WORK REQUIRED: What lines below include the string "Hausswolff"? Pick them out and copy them.

Collected data:

◆ ◆ ◆ ◆ ◆ ◆ ◆

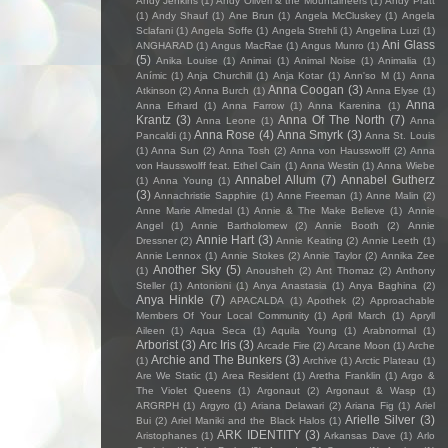
Andy Jenkins
(1)
Andy Oliveri & the Mountaineers
(1)
Andy Pratt
(1)
Andy Shauf
(1)
Ane Brun
(1)
Angela McCluskey
(1)
Angela
Sclafani
(1)
Angela Soffe
(1)
Angela Strehli
(1)
Angelina Luzi
(1)
Ani Glass
ANGHARAD
(1)
Angus MacRae
(1)
Angus Munro
(1)
(5)
Anika Louise
(1)
Animai
(1)
Animal Noise
(1)
Animalia
(1)
Anímic
(1)
Anja Churchill
(1)
Anja Kotar
(1)
Ann'so M
(1)
Anna
Anna Coogan
(3)
Atkinson
(2)
Anna Burch
(1)
Anna Elyse
(1)
Anna
Anna Erhard
(1)
Anna Farrow
(1)
Anna Karenina
(1)
Krantz
(3)
Anna Of The North
(7)
Anna Leone
(1)
Anna
Anna Rose
(4)
Anna Smyrk
(3)
Pancaldi
(1)
Anna St. Louis
(1)
Anna Sun
(2)
Anna Tosh
(2)
Anna von Hausswolff
(2)
Anna
von Hausswolff feat. Ethel Cain
(1)
Anna Westin
(1)
Anna Wiebe
Annabel Allum
(7)
Annabel Gutherz
(1)
Anna Young
(1)
(3)
Annachristie Sapphire
(1)
Anne Freeman
(1)
Anne Malin
(2)
Anne Marie Almedal
(1)
Annie & The Make Believe
(1)
Annie
Angel
(1)
Annie Bartholomew
(2)
Annie Booth
(2)
Annie
Annie Hart
(3)
Dressner
(2)
Annie Keating
(2)
Annie Leeth
(1)
Annie Lennox
(1)
Annie Stokes
(2)
Annie Taylor
(2)
Annika Zee
Another Sky
(5)
(1)
Anousheh
(2)
Ant Thomaz
(2)
Anthony
Steller
(1)
Antonioni
(1)
Anya Anastasia
(1)
Anya Baghina
(2)
Anya Hinkle
(7)
APACALDA
(1)
Apothek
(2)
Approachable
Members Of Your Local Community
(1)
April March
(1)
Apryll
Aileen
(1)
Aqua Seca
(1)
Aquila Young
(1)
Arabnormal
(1)
Arborist
(3)
Arc Iris
(3)
Arcade Fire
(2)
Arcane Moon
(1)
Arche
Archie and The Bunkers
(3)
(1)
Archive
(1)
Arctic Plateau
(1)
Are We Static
(1)
Area Resident
(1)
Aretha Franklin
(1)
Argo &
The Violet Queens
(1)
Argonaut
(2)
Argonaut & Wasp
(1)
ARGRPH
(1)
Argyro
(1)
Ariana Delawari
(2)
Ariana Fig
(1)
Ariel
Arielle Silver
(3)
Bui
(2)
Ariel Maniki and the Black Halos
(1)
ARK IDENTITY
(3)
Aristophanes
(1)
Arkansas Dave
(1)
Arlo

◆ ◆ ◆ ◆ ◆ ◆ ◆

WRITTEN REPLY:
Anna von Hausswolff
von Hausswolff feat. Ethel Cain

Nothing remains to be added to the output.